Flushed with success, Paul was emboldened to ask harder questions concerning how the 100 billion neurons in the human brain give rise to intelligence, vision and action. He thought about this in terms of coding and programming. What is the code used for perception? Can our cognitive abilities — visual perception, short- and long-term memory, planning, reasoning, imagination, language and so on — be conceived of as applets running on the highly specialized hardware of the brain? What can theories of cortical computation teach us about the brain? Can we engineer cortical circuits in a dish? What is the difference between natural and artificial intelligence? (Paul started the Allen Institute for Artificial Intelligence in 2014.)

I was recruited in 2011 to be the chief scientist for the second decade of his brain institute. Fired up by having survived a second bout of lymphoma in 2009, Paul tripled the institute’s size and budget. He tasked us to carry out a census of all cell types in the mouse (see B. Tasic et al. Nature https://doi.org/10.1038/s41586-018-0654-5; 2018) and in the thousand-fold-bigger human brain, and to build the Allen Brain Observatory (see C. Koch and R. C. Reid Nature 483, 397–398; 2012). This observatory is dedicated to large-scale surveys (similar to those in astronomy) of cellular level activity in mice, conducted using optical fluorescent microscopy and high-density electrical recordings.

In 2014, Paul started the Allen Institute for Cell Science, focused on visualizing the organelles inside engineered human cardiac cells. In 2015, the brain-mapping and cell-science efforts were amalgamated into a single Allen Institute, with more than 500 staff in a sleek new building in Seattle, led by Allan Jones.

Paul wasn’t a scientist and didn’t aspire to be. He was a gifted and intensely curious outsider who kept asking hard questions. His way of fuelling discovery was to empower entrepreneurial teams of scientists, engineers and staff, challenging them to draw up tangible, time-stamped goals and milestones. He was keen on knowing the answers, and kept pushing for them: “If not yet, why not? What is holding us up?” He asked us to make hard choices if the stated goals could not be achieved, including shutting down underperforming research programmes.

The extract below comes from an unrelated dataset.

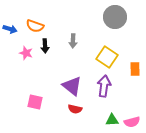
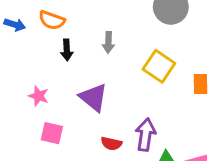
pink star: (26, 53) -> (39, 96), moved
purple triangle: (72, 86) -> (94, 97), moved
purple arrow: (104, 86) -> (146, 135), moved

In person, Paul was discreet, almost diffident. At scientific advisory board meetings, he sat quietly in the back until asking the one critical question that galvanized the room and changed the project’s trajectory (without ever presuming to know the answers; he was too humble for that).

At the time of his death from the same cancer he’d weathered in 2009, he was considering how his unique brand of mission-oriented, team-based science could answer some of biology’s most persistent mysteries — in evolution, development, neuroscience, immunology, health and ecology. As captured in the title of his 2011 autobiography, Paul was ever the Idea Man.